(Dataset records)
*** Block opens ***
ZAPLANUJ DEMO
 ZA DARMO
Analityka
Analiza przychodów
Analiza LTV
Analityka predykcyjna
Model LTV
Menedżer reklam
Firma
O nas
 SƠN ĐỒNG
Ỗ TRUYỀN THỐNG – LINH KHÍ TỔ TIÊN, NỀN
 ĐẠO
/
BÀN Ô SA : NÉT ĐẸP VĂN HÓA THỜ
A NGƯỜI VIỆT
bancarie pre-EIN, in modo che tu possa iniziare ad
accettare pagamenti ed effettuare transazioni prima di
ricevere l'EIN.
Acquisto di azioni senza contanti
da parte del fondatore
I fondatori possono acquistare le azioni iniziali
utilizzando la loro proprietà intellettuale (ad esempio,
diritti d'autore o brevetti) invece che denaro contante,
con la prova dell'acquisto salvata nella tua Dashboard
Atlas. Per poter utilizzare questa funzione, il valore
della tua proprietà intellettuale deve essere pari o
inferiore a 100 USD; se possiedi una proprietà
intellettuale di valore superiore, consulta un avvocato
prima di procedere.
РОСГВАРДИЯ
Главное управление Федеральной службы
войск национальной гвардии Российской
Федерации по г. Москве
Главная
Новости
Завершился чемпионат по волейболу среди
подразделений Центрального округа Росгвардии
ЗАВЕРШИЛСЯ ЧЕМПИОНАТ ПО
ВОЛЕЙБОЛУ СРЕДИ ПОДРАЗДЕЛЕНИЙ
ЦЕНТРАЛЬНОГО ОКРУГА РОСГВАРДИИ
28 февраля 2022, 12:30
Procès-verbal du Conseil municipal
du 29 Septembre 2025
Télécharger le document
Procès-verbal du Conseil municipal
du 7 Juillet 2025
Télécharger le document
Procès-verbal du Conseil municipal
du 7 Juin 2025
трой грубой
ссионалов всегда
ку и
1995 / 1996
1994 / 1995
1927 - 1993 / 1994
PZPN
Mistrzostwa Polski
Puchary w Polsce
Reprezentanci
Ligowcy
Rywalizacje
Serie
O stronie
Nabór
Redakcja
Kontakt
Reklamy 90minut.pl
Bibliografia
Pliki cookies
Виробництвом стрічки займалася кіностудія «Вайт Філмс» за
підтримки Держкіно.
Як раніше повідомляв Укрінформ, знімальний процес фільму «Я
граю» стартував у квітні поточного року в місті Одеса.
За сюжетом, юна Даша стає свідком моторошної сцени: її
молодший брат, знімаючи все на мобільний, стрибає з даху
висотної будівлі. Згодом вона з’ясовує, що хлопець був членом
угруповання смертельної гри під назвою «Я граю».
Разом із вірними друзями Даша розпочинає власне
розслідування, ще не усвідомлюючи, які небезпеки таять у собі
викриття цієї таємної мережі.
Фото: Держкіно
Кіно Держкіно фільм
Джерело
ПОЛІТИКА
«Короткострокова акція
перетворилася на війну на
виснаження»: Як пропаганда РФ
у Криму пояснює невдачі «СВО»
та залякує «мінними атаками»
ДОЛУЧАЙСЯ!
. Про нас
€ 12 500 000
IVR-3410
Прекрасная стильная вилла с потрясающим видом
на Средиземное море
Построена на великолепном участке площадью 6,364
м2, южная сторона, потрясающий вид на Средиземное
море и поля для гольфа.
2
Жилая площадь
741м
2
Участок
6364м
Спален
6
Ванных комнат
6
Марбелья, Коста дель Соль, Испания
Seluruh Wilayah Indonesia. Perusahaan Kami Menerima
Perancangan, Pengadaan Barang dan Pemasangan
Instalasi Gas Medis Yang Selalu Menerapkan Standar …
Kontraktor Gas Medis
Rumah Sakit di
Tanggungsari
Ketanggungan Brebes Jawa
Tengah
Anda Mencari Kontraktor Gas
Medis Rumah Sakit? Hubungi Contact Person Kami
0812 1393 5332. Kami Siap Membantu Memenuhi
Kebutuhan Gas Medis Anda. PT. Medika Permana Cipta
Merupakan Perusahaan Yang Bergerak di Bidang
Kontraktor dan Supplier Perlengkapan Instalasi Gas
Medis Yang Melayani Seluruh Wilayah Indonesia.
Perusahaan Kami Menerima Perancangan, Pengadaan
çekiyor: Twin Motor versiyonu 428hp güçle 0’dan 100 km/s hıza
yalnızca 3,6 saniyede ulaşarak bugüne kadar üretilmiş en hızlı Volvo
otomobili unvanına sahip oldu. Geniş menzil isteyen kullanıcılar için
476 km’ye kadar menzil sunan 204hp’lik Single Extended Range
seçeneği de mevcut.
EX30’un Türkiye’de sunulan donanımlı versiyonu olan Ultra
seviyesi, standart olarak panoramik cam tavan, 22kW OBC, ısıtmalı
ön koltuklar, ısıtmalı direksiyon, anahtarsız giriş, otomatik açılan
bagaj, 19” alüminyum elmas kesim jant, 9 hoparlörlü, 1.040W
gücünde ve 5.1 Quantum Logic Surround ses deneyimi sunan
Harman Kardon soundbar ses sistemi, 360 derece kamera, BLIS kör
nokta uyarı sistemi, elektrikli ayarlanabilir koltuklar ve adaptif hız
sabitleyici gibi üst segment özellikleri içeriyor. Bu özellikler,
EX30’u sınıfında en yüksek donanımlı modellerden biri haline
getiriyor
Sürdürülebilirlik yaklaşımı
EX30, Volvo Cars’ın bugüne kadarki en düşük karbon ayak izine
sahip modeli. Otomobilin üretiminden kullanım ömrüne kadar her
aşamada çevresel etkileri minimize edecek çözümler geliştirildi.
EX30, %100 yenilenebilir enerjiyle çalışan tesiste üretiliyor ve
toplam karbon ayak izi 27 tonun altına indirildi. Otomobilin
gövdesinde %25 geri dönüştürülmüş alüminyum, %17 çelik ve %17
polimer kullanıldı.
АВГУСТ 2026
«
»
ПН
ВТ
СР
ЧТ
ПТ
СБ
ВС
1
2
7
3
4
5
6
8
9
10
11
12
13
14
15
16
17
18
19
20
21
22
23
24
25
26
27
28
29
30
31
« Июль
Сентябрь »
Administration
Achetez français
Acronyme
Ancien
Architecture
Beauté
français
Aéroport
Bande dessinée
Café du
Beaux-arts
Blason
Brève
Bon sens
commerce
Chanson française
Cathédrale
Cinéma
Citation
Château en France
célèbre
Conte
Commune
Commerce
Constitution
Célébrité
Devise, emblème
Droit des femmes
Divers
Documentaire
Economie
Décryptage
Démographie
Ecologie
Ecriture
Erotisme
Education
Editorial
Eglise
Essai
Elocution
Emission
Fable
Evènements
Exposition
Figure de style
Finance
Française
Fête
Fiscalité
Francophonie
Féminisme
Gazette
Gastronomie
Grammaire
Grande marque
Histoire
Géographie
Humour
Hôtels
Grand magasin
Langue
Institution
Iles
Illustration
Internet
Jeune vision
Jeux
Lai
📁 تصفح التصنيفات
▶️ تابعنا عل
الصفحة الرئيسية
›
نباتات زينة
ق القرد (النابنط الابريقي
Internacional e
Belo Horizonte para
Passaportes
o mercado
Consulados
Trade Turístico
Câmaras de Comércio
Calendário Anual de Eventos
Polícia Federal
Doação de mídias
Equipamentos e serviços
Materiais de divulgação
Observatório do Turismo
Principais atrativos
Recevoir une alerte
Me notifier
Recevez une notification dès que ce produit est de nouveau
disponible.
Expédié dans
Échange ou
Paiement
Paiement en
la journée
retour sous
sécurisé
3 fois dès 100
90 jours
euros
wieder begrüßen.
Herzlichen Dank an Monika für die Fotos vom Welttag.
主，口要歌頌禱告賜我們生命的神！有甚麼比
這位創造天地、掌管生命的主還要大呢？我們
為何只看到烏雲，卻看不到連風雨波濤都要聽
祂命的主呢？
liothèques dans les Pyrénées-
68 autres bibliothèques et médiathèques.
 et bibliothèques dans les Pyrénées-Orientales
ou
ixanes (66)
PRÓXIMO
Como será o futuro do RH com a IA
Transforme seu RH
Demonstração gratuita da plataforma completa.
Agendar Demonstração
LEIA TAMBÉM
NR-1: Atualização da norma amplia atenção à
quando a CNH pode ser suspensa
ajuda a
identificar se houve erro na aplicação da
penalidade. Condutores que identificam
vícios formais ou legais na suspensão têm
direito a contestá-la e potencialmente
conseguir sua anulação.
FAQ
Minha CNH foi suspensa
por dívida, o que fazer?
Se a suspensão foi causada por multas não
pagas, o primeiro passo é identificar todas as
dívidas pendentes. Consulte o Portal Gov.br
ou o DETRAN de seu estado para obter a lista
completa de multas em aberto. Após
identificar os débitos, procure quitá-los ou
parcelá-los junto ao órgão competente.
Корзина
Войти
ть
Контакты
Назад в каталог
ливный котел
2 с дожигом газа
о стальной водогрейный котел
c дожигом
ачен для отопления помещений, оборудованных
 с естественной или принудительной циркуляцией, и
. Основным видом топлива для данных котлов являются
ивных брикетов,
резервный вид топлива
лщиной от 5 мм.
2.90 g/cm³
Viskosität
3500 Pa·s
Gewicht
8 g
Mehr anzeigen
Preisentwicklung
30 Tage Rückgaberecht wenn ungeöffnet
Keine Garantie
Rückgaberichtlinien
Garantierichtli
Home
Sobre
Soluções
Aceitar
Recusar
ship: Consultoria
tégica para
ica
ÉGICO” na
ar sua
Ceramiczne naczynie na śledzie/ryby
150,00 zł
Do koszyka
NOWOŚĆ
*** Block closes ***
Set down, from the entries above, exactly the lines from the one with "Devise, emblème" up to and including the one with "Se a suspensão foi causada por multas não", and no other lines.

_Final answer_.
Devise, emblème
Droit des femmes
Divers
Documentaire
Economie
Décryptage
Démographie
Ecologie
Ecriture
Erotisme
Education
Editorial
Eglise
Essai
Elocution
Emission
Fable
Evènements
Exposition
Figure de style
Finance
Française
Fête
Fiscalité
Francophonie
Féminisme
Gazette
Gastronomie
Grammaire
Grande marque
Histoire
Géographie
Humour
Hôtels
Grand magasin
Langue
Institution
Iles
Illustration
Internet
Jeune vision
Jeux
Lai
📁 تصفح التصنيفات
▶️ تابعنا عل
الصفحة الرئيسية
›
نباتات زينة
ق القرد (النابنط الابريقي
Internacional e
Belo Horizonte para
Passaportes
o mercado
Consulados
Trade Turístico
Câmaras de Comércio
Calendário Anual de Eventos
Polícia Federal
Doação de mídias
Equipamentos e serviços
Materiais de divulgação
Observatório do Turismo
Principais atrativos
Recevoir une alerte
Me notifier
Recevez une notification dès que ce produit est de nouveau
disponible.
Expédié dans
Échange ou
Paiement
Paiement en
la journée
retour sous
sécurisé
3 fois dès 100
90 jours
euros
wieder begrüßen.
Herzlichen Dank an Monika für die Fotos vom Welttag.
主，口要歌頌禱告賜我們生命的神！有甚麼比
這位創造天地、掌管生命的主還要大呢？我們
為何只看到烏雲，卻看不到連風雨波濤都要聽
祂命的主呢？
liothèques dans les Pyrénées-
68 autres bibliothèques et médiathèques.
 et bibliothèques dans les Pyrénées-Orientales
ou
ixanes (66)
PRÓXIMO
Como será o futuro do RH com a IA
Transforme seu RH
Demonstração gratuita da plataforma completa.
Agendar Demonstração
LEIA TAMBÉM
NR-1: Atualização da norma amplia atenção à
quando a CNH pode ser suspensa
ajuda a
identificar se houve erro na aplicação da
penalidade. Condutores que identificam
vícios formais ou legais na suspensão têm
direito a contestá-la e potencialmente
conseguir sua anulação.
FAQ
Minha CNH foi suspensa
por dívida, o que fazer?
Se a suspensão foi causada por multas não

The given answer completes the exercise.